The night before I reached this city I was weary with a long day's walk in the dust and heat, and had fallen asleep on a bench in the garden outside a village inn, under the shade of a trellised vine, leaving my pack partly open beside me. When I awoke, a grave and dignified-looking man, who, from the richness of his dress and arms, seemed to be a nobleman, and, from the cut of his slashed doubtlet and mantle, a Spaniard, sat beside me, deeply engaged in reading one of my books. I did not stir at first, but watched him in silence. The book he held was a copy of Luther's Commentary on the Galatians, in Latin.
In a few minutes I moved, and respectfully saluted him.
"Is this book for sale?" he asked
I said it was and named the price.
He immediately laid down twice the sum, saying, "Give a copy to some one who cannot buy."
I ventured to ask if he had seen it before.
"I have," he said. "Several copies were sent by a Swiss printer, Frobenius, to Castile. And I saw it before at Venice. It is prohibited in both Castile and Venice now. But I have always wished to possess a copy that I might judge for myself. Do you know Dr. Luther?" he asked, as he moved away.
"I have known and reverenced him for many years," I said.
"They say his life is blameless, do they not?" he asked.
"Even his bitterest enemies confess it to be so," I replied.
"He spoke like a brave man before the Diet," he resumed; "gravely and quietly, as true men speak who are prepared to abide by their words. A noble of Castile could not have spoken with more dignity than that peasant's son. The Italian priests thought otherwise; but the oratory which melts girls into tears from pulpits is not the eloquence for the councils of men. That monk had learned his oratory in a higher school. If you ever see Dr. Luther again," he added, "tell him that some Spaniards, even in the Emperor's court, wished him well."
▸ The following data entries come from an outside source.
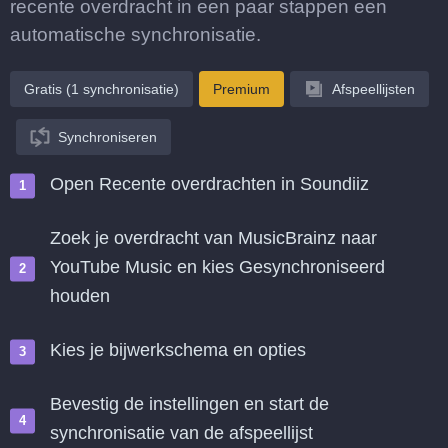
recente overdracht in een paar stappen een
automatische synchronisatie.
Gratis (1 synchronisatie)
Premium
Afspeellijsten
Synchroniseren
Open Recente overdrachten in Soundiiz
Zoek je overdracht van MusicBrainz naar
YouTube Music en kies Gesynchroniseerd
houden
Kies je bijwerkschema en opties
Bevestig de instellingen en start de
synchronisatie van de afspeellijst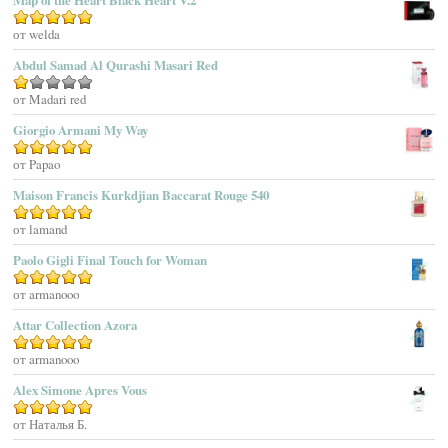
Map of the Heart Black Heart V.2
Adolfo Dominguez
Оценка
от welda
5
из 5
Adrienne Vittadini
Abdul Samad Al Qurashi Masari Red
Aedes De Venustas
Aerin Lauder
Оценка
от Madari red
1
Aēsop
Giorgio Armani My Way
из
Aether
5
Оценка
от Papao
5
из 5
Affinessence
Maison Francis Kurkdjian Baccarat Rouge 540
Afnan Perfumes
Agatha Ruiz De La Prada
Оценка
от lamand
5
из 5
Agatho Parfum
Paolo Gigli Final Touch for Woman
Agent Provocateur
Оценка
от armanooo
5
из 5
Agnes B
Agonist
Attar Collection Azora
Ahjaar
Оценка
от armanooo
5
из 5
Aigner
Alex Simone Apres Vous
Aj Arabia (Widian)
Ajmal
Оценка
от Наталья Б.
5
из 5
Akaro Exclusive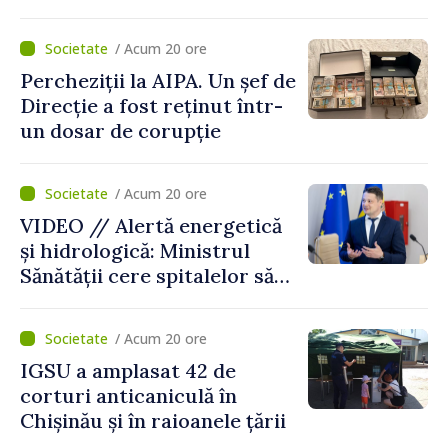
telefonice. Ar fi recrutat
curieri și colectat banii
/ Acum 20 ore
obținuți ilegal
Percheziții la AIPA. Un șef de
Direcție a fost reținut într-
un dosar de corupție
/ Acum 20 ore
VIDEO // Alertă energetică
și hidrologică: Ministrul
Sănătății cere spitalelor să-și
consolideze pregătirea
pentru situații excepționale
/ Acum 20 ore
IGSU a amplasat 42 de
corturi anticaniculă în
Chișinău și în raioanele țării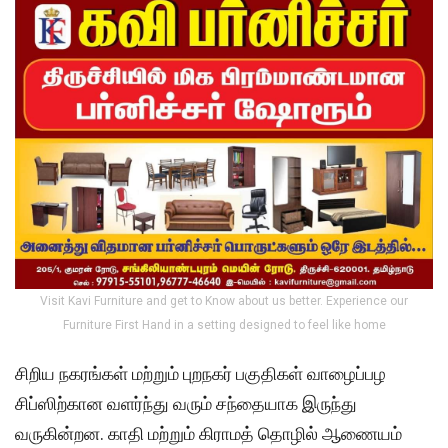
Visit Kavi Furniture and get to Know about us better. Experience our
Furniture First Hand in a setting designed to feel like home
சிறிய நகரங்கள் மற்றும் புறநகர் பகுதிகள் வாழைப்பழ
சிப்ஸிற்கான வளர்ந்து வரும் சந்தையாக இருந்து
வருகின்றன. காதி மற்றும் கிராமத் தொழில் ஆணையம்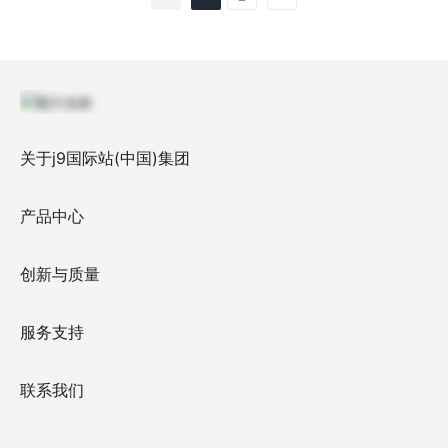
关于j9国际站(中国)集团
产品中心
创新与质量
服务支持
联系我们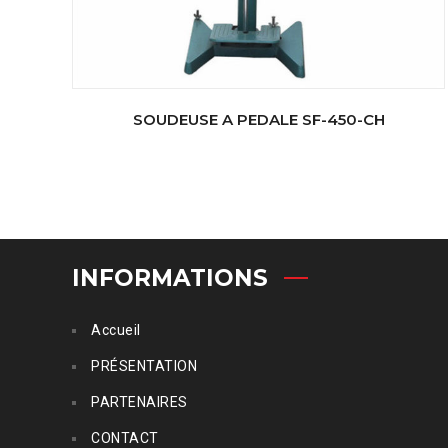
SOUDEUSE A PEDALE SF-450-CH
INFORMATIONS
Accueil
PRÉSENTATION
PARTENAIRES
CONTACT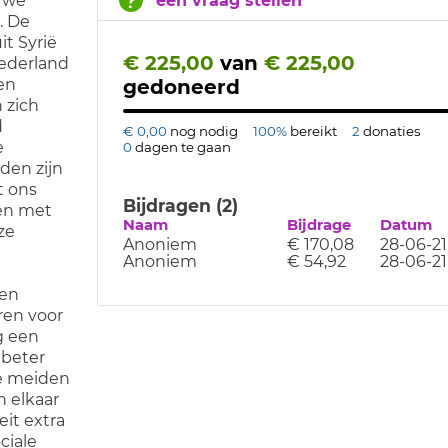
e we
een vraag stellen
. De
t Syrië
€ 225,00
van
€ 225,00
 Nederland
en
gedoneerd
 zich
d
€ 0,00
nog nodig
100%
bereikt
2
donaties
e
0
dagen te gaan
den zijn
t ons
Bijdragen (2)
gen met
Naam
Bijdrage
Datum
ze
Anoniem
€ 170,08
28-06-21
Anoniem
€ 54,92
28-06-21
 en
ren voor
g een
 beter
e meiden
n elkaar
eit extra
ciale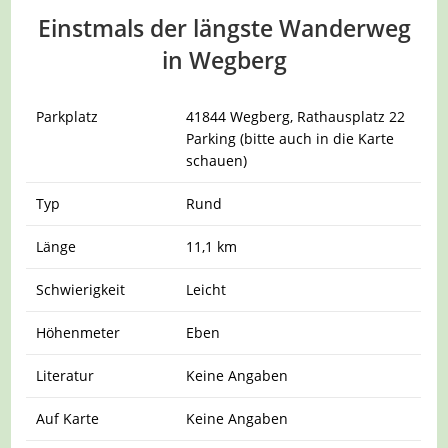
Einstmals der längste Wanderweg
in Wegberg
Parkplatz
41844 Wegberg, Rathausplatz 22
Parking (bitte auch in die Karte
schauen)
Typ
Rund
Länge
11,1 km
Schwierigkeit
Leicht
Höhenmeter
Eben
Literatur
Keine Angaben
Auf Karte
Keine Angaben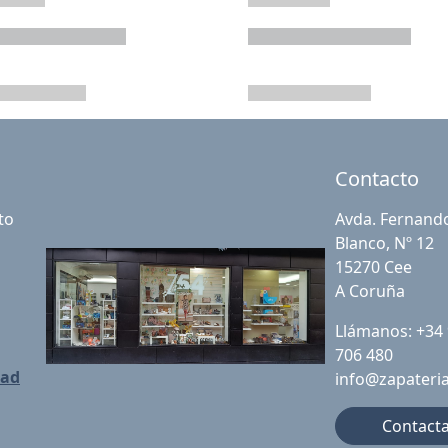
Contacto
to
Avda. Fernand
Blanco, Nº 12
15270 Cee
A Coruña
Llámanos: +34
706 480
dad
info@zapateri
Contact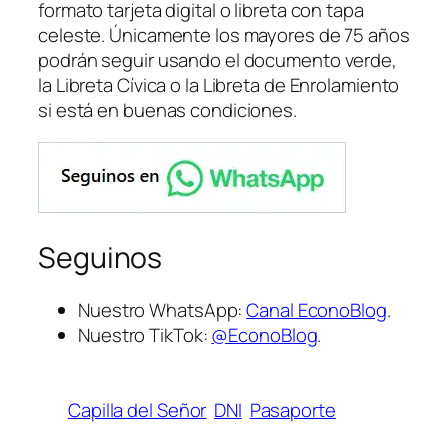
formato tarjeta digital o libreta con tapa
celeste. Únicamente los mayores de 75 años
podrán seguir usando el documento verde,
la Libreta Cívica o la Libreta de Enrolamiento
si está en buenas condiciones.
Seguinos
Nuestro WhatsApp:
Canal EconoBlog
.
Nuestro TikTok:
@EconoBlog
.
Capilla del Señor
DNI
Pasaporte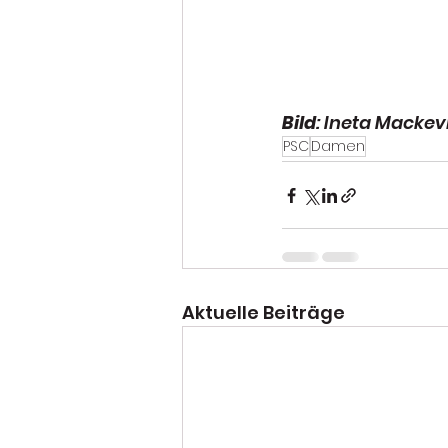
Bild
: Ineta Mackev
PSC
Damen
Aktuelle Beiträge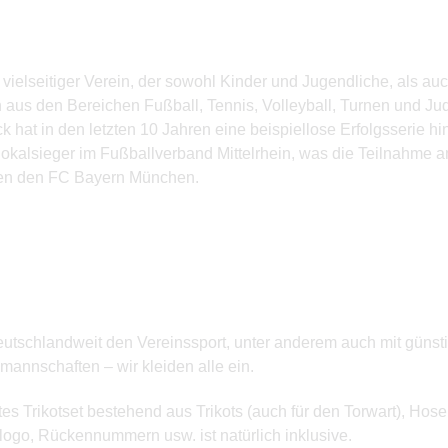
vielseitiger Verein, der sowohl Kinder und Jugendliche, als 
en aus den Bereichen Fußball, Tennis, Volleyball, Turnen und 
at in den letzten 10 Jahren eine beispiellose Erfolgsserie hi
l Pokalsieger im Fußballverband Mittelrhein, was die Teilnahm
gen den FC Bayern München.
 deutschlandweit den Vereinssport, unter anderem auch mit güns
annschaften – wir kleiden alle ein.
es Trikotset bestehend aus Trikots (auch für den Torwart), Ho
logo, Rückennummern usw. ist natürlich inklusive.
And here in Paris I find a little band of devout and learned men, Lefevre, Farel, and Briconnet, bishop of Meaux, actively employed in translating and circulating the writings of Luther and Melancthon. The truth in them, they say, they had learned before from the book of God itself, namely, justification through faith in a crucified Saviour leading to a life devoted to him. But jealous as the French are of admitting the superiority of anything foreign, and contemptuously as they look on us unpolished Germans, the French priests welcome Luther as a teacher and a brother, and are as eager to hear all particulars of his life as his countrymen in every town and quiet village throughout Germany.
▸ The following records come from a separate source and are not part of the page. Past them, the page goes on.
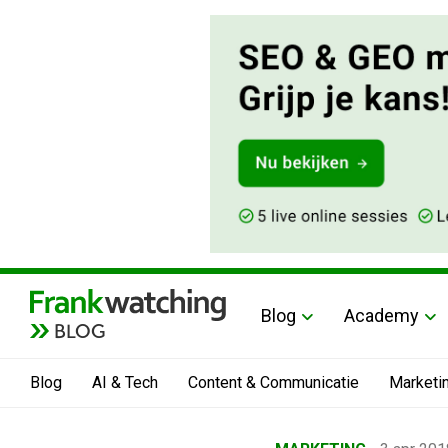
Blog
Academy
BLOG
Blog
AI & Tech
Content & Communicatie
Marketi
Home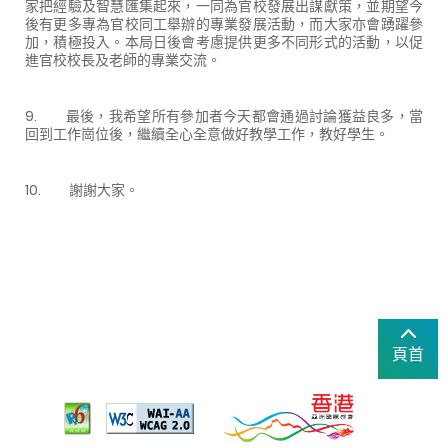
家把經驗及智慧匯集起來，一同為官校發展出謀獻策，並期望今
後有更多專為官校同工舉辦的專業發展活動，而大家亦會踴躍參
加，積極投入。本局日後會考慮提供更多不同形式的活動，以促
進官校校長及老師的專業交流。
9. 最後，我希望所有參加者今天都會通過討論獲益良多，當
回到工作崗位後，繼續全心全意做好教學工作，教好學生。
10. 謝謝大家。
頁首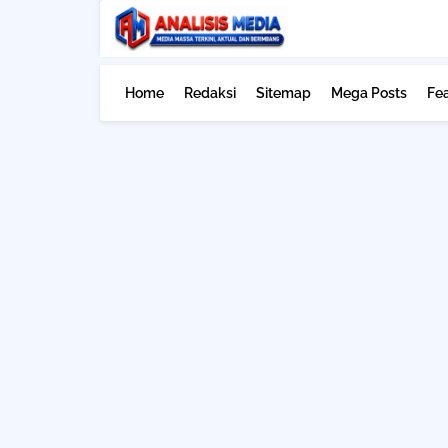
Home
Redaksi
Sitemap
Mega Posts
Fe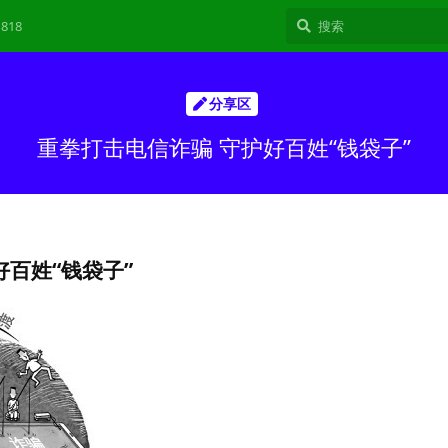
818
分享区
重拳打击电信诈骗 守护好百姓“钱袋子”
好百姓“钱袋子”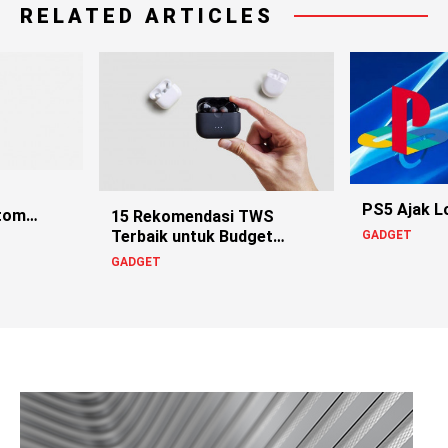
RELATED ARTICLES
PS5 Ajak L
stom
15 Rekomendasi TWS
Terbaik untuk Budget
GADGET
Rakyat hingga Sultan
GADGET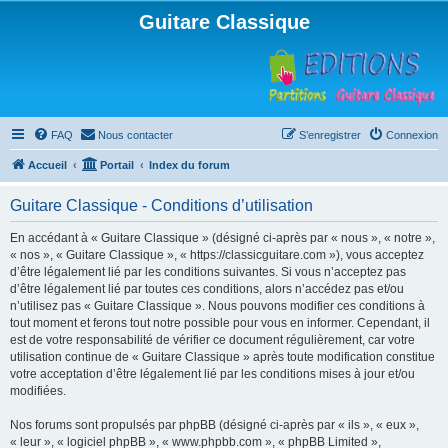
Guitare Classique
FAQ
Nous contacter
S’enregistrer
Connexion
Accueil
Portail
Index du forum
Guitare Classique - Conditions d’utilisation
En accédant à « Guitare Classique » (désigné ci-après par « nous », « notre »,
« nos », « Guitare Classique », « https://classicguitare.com »), vous acceptez
d’être légalement lié par les conditions suivantes. Si vous n’acceptez pas
d’être légalement lié par toutes ces conditions, alors n’accédez pas et/ou
n’utilisez pas « Guitare Classique ». Nous pouvons modifier ces conditions à
tout moment et ferons tout notre possible pour vous en informer. Cependant, il
est de votre responsabilité de vérifier ce document régulièrement, car votre
utilisation continue de « Guitare Classique » après toute modification constitue
votre acceptation d’être légalement lié par les conditions mises à jour et/ou
modifiées.
Nos forums sont propulsés par phpBB (désigné ci-après par « ils », « eux »,
« leur », « logiciel phpBB », « www.phpbb.com », « phpBB Limited »,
They tell me also that the king's own sister, the beautiful and learned Duchess Margaret of Valois, reads Dr. Luther's writings, and values them greatly.
Indeed, I sometimes think if he had carried out the intention he formed some years since, of leaving Wittemberg for Paris, he would have found a noble sphere of action here. The people are so frank in speech, so quick in feeling and perception; and their bright keen wit cuts so much more quickly to the heart of a fallacy than our sober, plodding, Northern intellect.
BASEL.
Before I left Ebernburg, the knight Ulrich von Hutten had taken a warm interest in my expedition; had especially recommended me to seek out Erasmus, if ever I reached Switzerland; and had himself placed some copies of Erasmus' sermons, "Praise of folly," among my books.